- Born: Francis Wilford Smith 12 March 1927 Rugby, Warwickshire, England
- Died: 4 December 2009 (aged 82) Ledbury, Herefordshire
- Other names: Smilby
- Occupations: Cartoonist, graphic designer, record producer, expert on blues music
- Years active: 1946–1998
- Spouse: Pamela Kilby ​(m. 1949)​

= Francis Wilford-Smith =

British cartoonist and record producer (1927–2009)

Francis Wilford-Smith ( Wilford Smith; (Note: He was born without the hyphen in his surname, he later added it in 1983, to comply with the inheritance stipulations of a relative's will.) 12 March 1927 – 4 December 2009) was a British cartoonist, graphic artist, and producer and archivist of blues music. As a cartoonist, he used the pseudonym Smilby, a contraction of his surname with his wife's maiden name.

==Biography==
He was born Francis Wilford Smith (without a hyphen) in Rugby, Warwickshire, England, the second son of pharmacist Wilford Smith and Frances Hunt, who died shortly after his birth. He attended Warwick School, where he began drawing cartoons, but left at the age of 16 to train as a radio operator. He joined the Merchant Navy, serving during the Second World War on convoys to Africa and across the Atlantic. During this time he also worked as an undercover courier and agent for US Naval Intelligence, intercepting telephone conversations and collecting and delivering material to US consular staff in the Belgian Congo and Persian Gulf.

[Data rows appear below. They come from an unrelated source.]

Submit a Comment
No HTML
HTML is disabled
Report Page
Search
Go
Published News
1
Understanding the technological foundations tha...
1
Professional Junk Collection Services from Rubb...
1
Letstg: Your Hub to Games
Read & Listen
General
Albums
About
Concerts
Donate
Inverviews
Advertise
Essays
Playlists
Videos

In 1946, he began attending Camberwell School of Art in London, specialising in illustration and wood engraving. While there, he met Humphrey Lyttelton, Wally Fawkes, and his future wife, Pamela Kilby, whom he wed in 1949. "Kilby" combined with "Smith" led to their collective nickname of "Smilby". He then became an art teacher, and for a time worked as an animator with Halas and Batchelor, before becoming assistant display manager for the women's clothing chain Richard Shops and assistant to the industrial designer Ian Bradbury. However, by 1951, his cartoons had begun appearing in Punch and other magazines, and he became a full-time cartoonist, later working for the Daily Telegraph, Playboy, and many others. From the early 1960s, he also worked widely in Europe and the USA, publishing cartoons in various periodicals including The New Yorker, Esquire, and the Saturday Evening Post.

Working as "Smilby", he also designed many advertising campaigns for Guinness, ICI, Boots and others, and was a freelance consultant to advertising agencies. He also worked more widely as a graphic designer and book illustrator. As Francis Smilby, he wrote Stolen Sweets: The Cover Girls of Yesteryear (1981), a definitive history of early pin-up magazines.

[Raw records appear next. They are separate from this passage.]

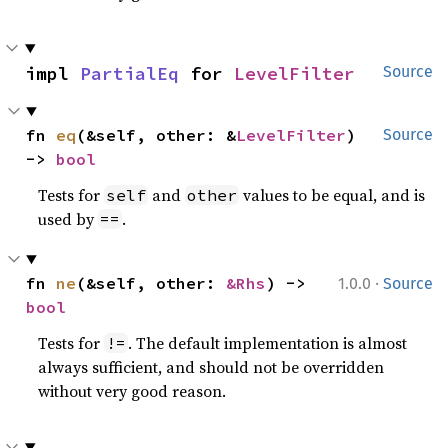
impl 
PartialEq
 for 
LevelFilter
Source
fn 
eq
(&self, other: &
LevelFilter
) 
Source
-> 
bool
Tests for
and
values to be equal, and is
self
other
used by
.
==
·
fn 
ne
(&self, other: 
&Rhs
) -> 
1.0.0
Source
bool
Tests for
. The default implementation is almost
!=
always sufficient, and should not be overridden
without very good reason.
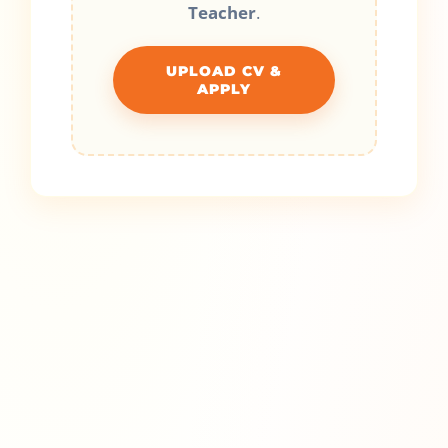
Teacher
.
UPLOAD CV &
APPLY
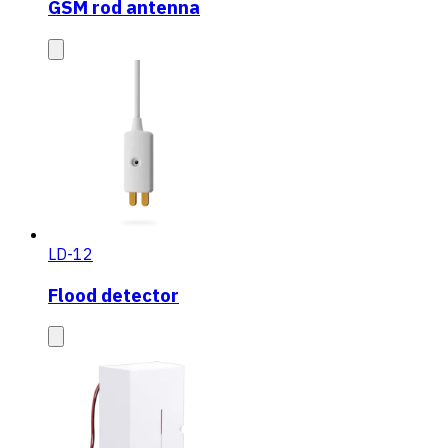
GSM rod antenna
LD-12
Flood detector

He was an expert on and major collector of blues and gospel music, writing and broadcasting on the subject. He owned one of the world's most important collections of early 78 rpm recorded piano blues. In the late 1950s and 1960s he was responsible for recording many musicians, such as Roosevelt Sykes, Little Brother Montgomery, Muddy Waters, Otis Spann, Champion Jack Dupree, and Memphis Slim, at his home in Sussex. He wrote:"When the first blues singers began to tour this country [UK], I was deeply concerned that their music should be recorded for posterity before it was lost for ever. So I would stagger down from London to my Sussex farmhouse with a heavy hired tape recorder and microphone, and get a local farmer to load the village hall piano onto a trailer, bring it down by tractor, and install it in my living room where the thick walls and beamed ceiling had good acoustic properties." Many of his recordings were issued by Magpie Records, and he was twice nominated for Sony Awards.

He hyphenated his surname by deed poll in 1983, so as to comply with the inheritance stipulations of a relative's will. He continued to draw until forced to give up through ill health in 1998.

He and Pamela had one son and one daughter. He died in 2009 in Ledbury, Herefordshire, at the age of 82. Pamela Wilford-Smith died on 4 September 2010.

His biography, Blues for Francis, by Caroline Beecroft and Howard Rye, was published in 2015.